Hanging glacier in the Mont Blanc massif of the Alps

The Planpincieux Glacier (Glacier de Planpincieux, Ghiacciaio di Planpincieux) is a hanging glacier, located on the southern slopes of the Grandes Jorasses in the Mont Blanc massif of the Alps. It is located above the hamlet of Planpincieux, Val Ferret, in the Aosta Valley. The glacier has a length of 2 km and covers an area of 1.008 sqkm, and its elevation ranges from 2640 to 3680 m at a slope of 30°. Thermally, it is a temperate glacier.

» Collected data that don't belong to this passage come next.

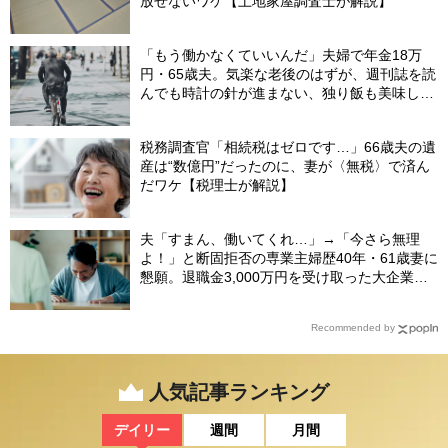
放せないワケ【土地家屋調査士が解説】
「もう働かなくていいんだ」夫婦で年金18万
円・65歳夫。気楽な老後のはずが、週刊誌を読
んでも時計の針が進まない、独り飯も美味しく
ない日々…半年後、“時給1200円のバイト”を始
めたシニアの現実
税務調査官「相続税はゼロです…」66歳夫の遺
産は“数億円”だったのに、妻が〈無税〉で済ん
だワケ【税理士が解説】
夫「すまん、働いてくれ…」→「今さら無理
よ！」と断固拒否の専業主婦歴40年・61歳妻に
懇願。退職金3,000万円を受け取った大企業元
本部長の69歳夫が、妻に頭を下げた理由【FP
が解説】
Recommended by
人気記事ランキング
デイリー
週間
月間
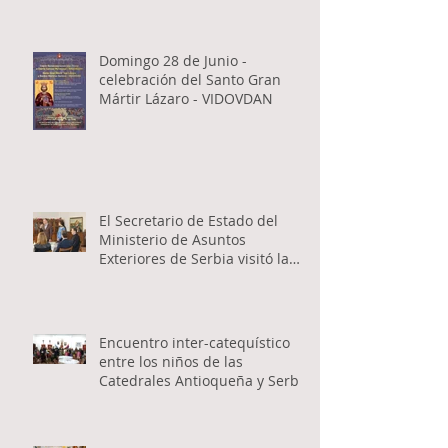
Domingo 28 de Junio -
celebración del Santo Gran
Mártir Lázaro - VIDOVDAN
El Secretario de Estado del
Ministerio de Asuntos
Exteriores de Serbia visitó la
Catedral Ortodoxa Serbia en
Buenos Aires y habló con los
fieles
Encuentro inter-catequístico
entre los niños de las
Catedrales Antioqueña y Serbia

Over the years, several ice avalanches and glacial outburst floods have occurred that posed a threat to the hamlet of Planpincieux at the bottom of the valley. The glacier has been closely monitored since 2013, and the registered displacement rate in the summer period varies between 30 and 50 cm per day.

An acceleration in the displacement rate of the glacier occurred in September 2019, and experts warned that approximately 250,000 cubic metres of ice could break away from the glacier. On 24 September 2019, the mayor of Courmayeur ordered the closure of roads and an evacuation of the population in the risk area beneath the glacier. The immediate danger subsided with the arrival of cooler autumn weather.

On 5 August 2020, the access roads to Val Feret were closed once again, and some 75 people were evacuated, after experts warned that some 500,000 cubic metres of the glacier could break away.